March 22, 2001|By Johnathon E. Briggs | Johnathon E. Briggs,SUN STAFF

Poplar Point residents irate at construction of a cellular phone tower did not get the answers they hoped for at a meeting last night with Sprint representatives on why no other site was feasible for the 130-foot tower they say has destroyed the character of their scenic Edgewater community.

Instead, Sprint representatives presented several "stealth designs" they said could be used to minimize the tower's visual presence, including reducing antennas on it from six to three or disguising it as a flag or light pole.

The residents - who want the tower removed - were unimpressed. "You've got to throw us more carrots than a flag," homeowner Preben Ostberg said.

"Why weren't we notified?" said resident Joe Smith, a retired Navy captain. "Couldn't your people even see that the commercial property [the tower was built on] was surrounded 360 degrees by residential property?"

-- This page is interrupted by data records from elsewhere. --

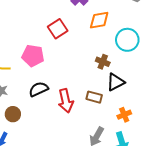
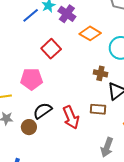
orange diamond: (99, 20) -> (90, 33), turned 50
brown circle: (13, 114) -> (29, 127), moved

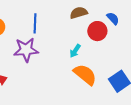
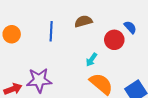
brown semicircle: (79, 13) -> (83, 21), moved
purple star: (26, 50) -> (39, 80), moved

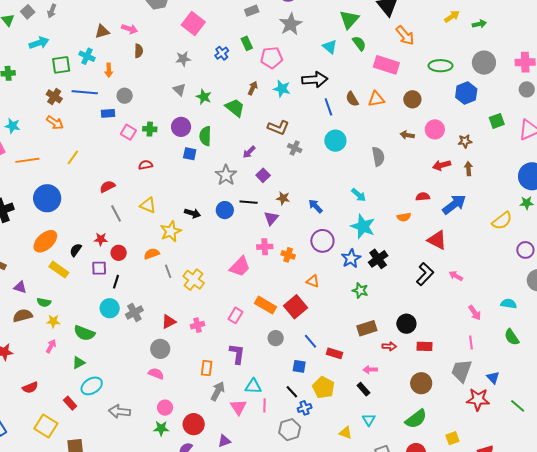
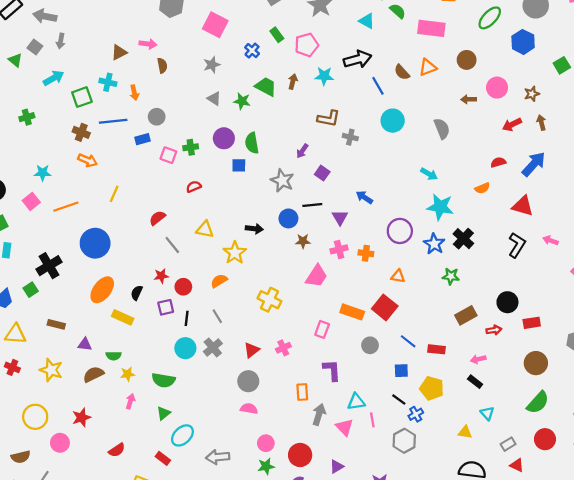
green ellipse: (441, 66) -> (490, 18), turned -35
green trapezoid: (235, 108) -> (266, 87), moved
brown star: (283, 198) -> (303, 241), moved
blue arrow: (316, 206) -> (364, 197), moved
gray line: (168, 271) -> (217, 316), moved

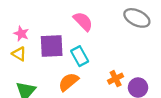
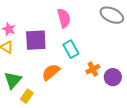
pink semicircle: (83, 21) -> (64, 18), turned 30
cyan rectangle: (80, 56) -> (71, 49), moved

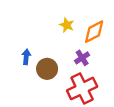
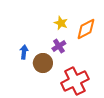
purple cross: (82, 58) -> (59, 46), moved

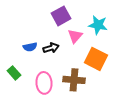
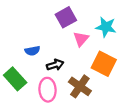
black arrow: (51, 48) -> (55, 65), moved
green rectangle: (14, 73) -> (15, 79), size x1.5
brown cross: (74, 80) -> (80, 86), turned 30

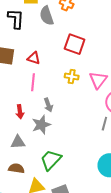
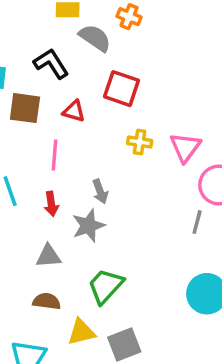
gray semicircle: (47, 16) -> (95, 38), turned 144
black L-shape: (16, 19) -> (51, 64), moved, turned -35
red square: (75, 44) -> (122, 89), moved
pink line: (33, 82) -> (54, 155), moved

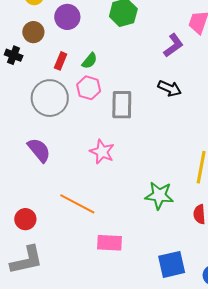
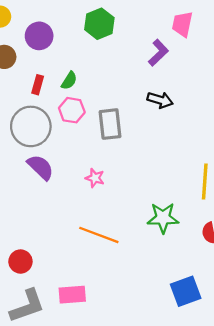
purple semicircle: (39, 150) -> (40, 167), moved
pink star: (102, 152) -> (95, 178), size x0.7
orange line: (77, 204) -> (99, 235), moved
pink rectangle: (110, 243) -> (72, 295), moved

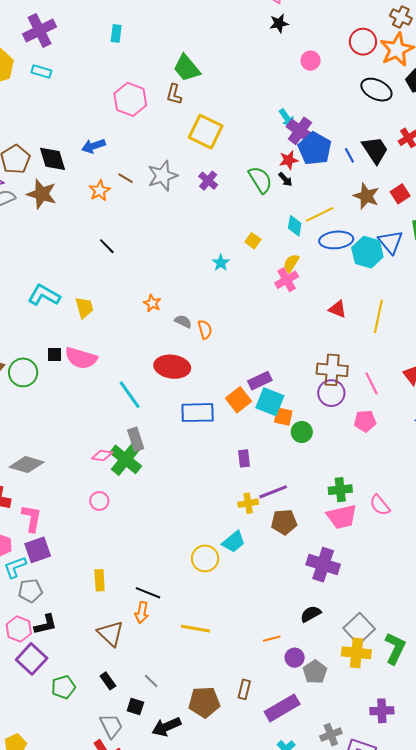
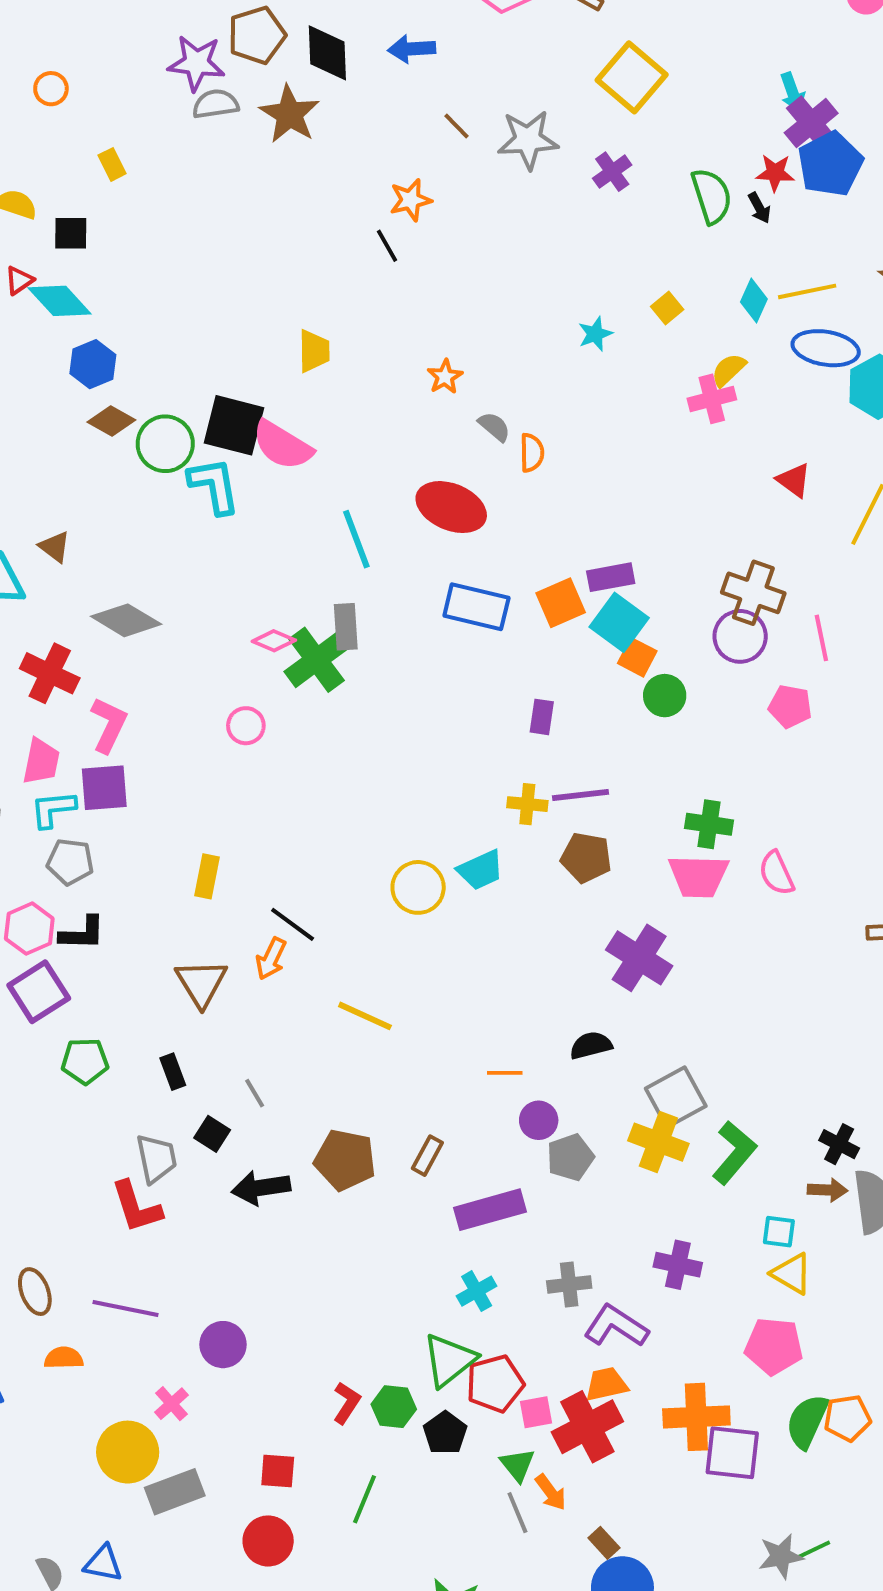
orange star: (100, 191) -> (411, 200), moved
cyan L-shape: (44, 295) -> (214, 486), moved, turned 36
black square: (55, 354) -> (234, 425), size x2.0

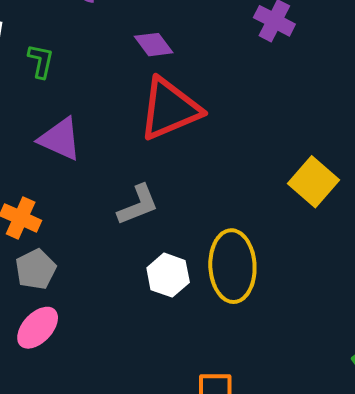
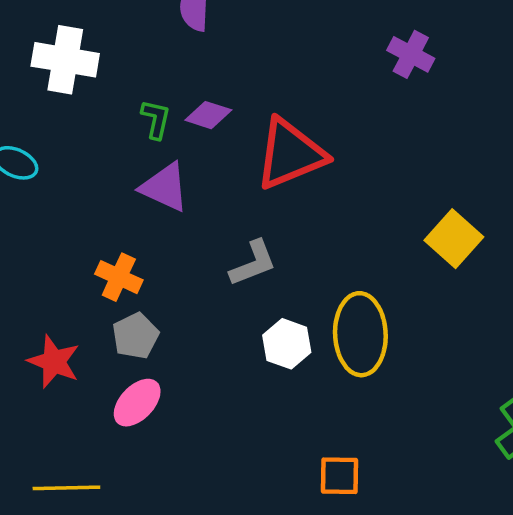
purple diamond: (154, 45) -> (208, 115), moved, turned -36
green L-shape: (41, 61) -> (156, 119), moved

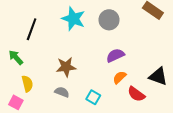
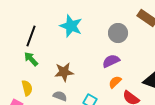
gray circle: (109, 20) -> (118, 33), moved
green arrow: (16, 57) -> (31, 59), moved

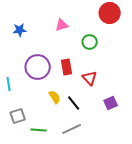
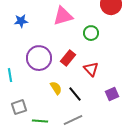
pink triangle: (62, 25) -> (63, 16), size x1.5
red rectangle: (67, 67) -> (68, 58), turned 49

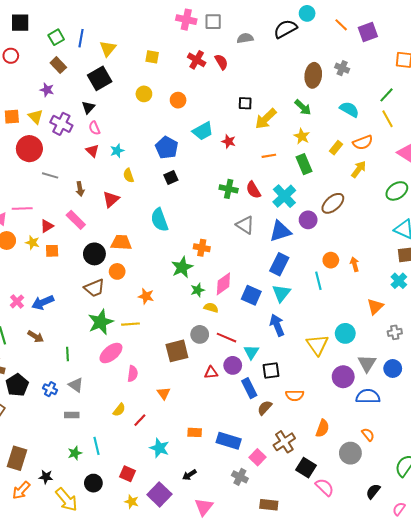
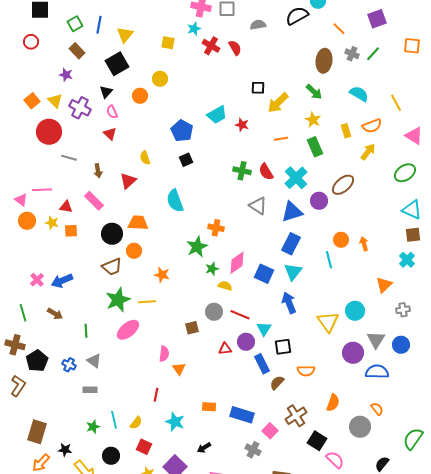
orange line: (341, 25) -> (339, 29), moved
green line: (387, 95) -> (373, 54), moved
orange circle: (178, 100) -> (140, 96), moved
orange square: (12, 117) -> (32, 101), turned -35
yellow rectangle: (336, 148) -> (346, 131), turned -56
cyan star: (117, 151) -> (194, 29), moved
red triangle: (47, 226) -> (66, 207), turned 40
brown square: (177, 351) -> (192, 328), size x0.6
pink semicircle: (133, 374) -> (164, 354), moved
yellow semicircle: (119, 410) -> (136, 423), moved
red line: (140, 420) -> (156, 395), turned -32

Sprint says it complied with requirement of a 5-year-old county ordinance regulating tower construction - which does not require notification of owners of adjoining properties when towers are built on commercial land.

The tower is on the property of a truck repair, sales and storage facility and professional window cleaning service. The site abuts the community's only common area - an open field that serves as a picnic and play area.

Sprint attorney James Michal said the decision to build a tower was one of last resort, and that the company had considered four other locations along Route 2. He offered no details, but said landlords of those properties were unwilling to allow the construction, and the locations were not adequate to meet calling-area coverage objectives.

He said the Poplar Point site was not the "first choice," and that Sprint spent "several months" seeking alternatives. Michal's remarks were met with skepticism by residents who wanted proof alternative sites were considered.

At one point, Michal told the audience of about two dozen homeowners: "I could profess to be a prophet, and you're not going to believe what I say."

He said Sprint would continue to hear their concerns and work on a solution. The parties agreed to meet again in two weeks.

Michal conceded that Poplar Point was not the "best perfect site," and said the county should re-examine its zoning ordinance.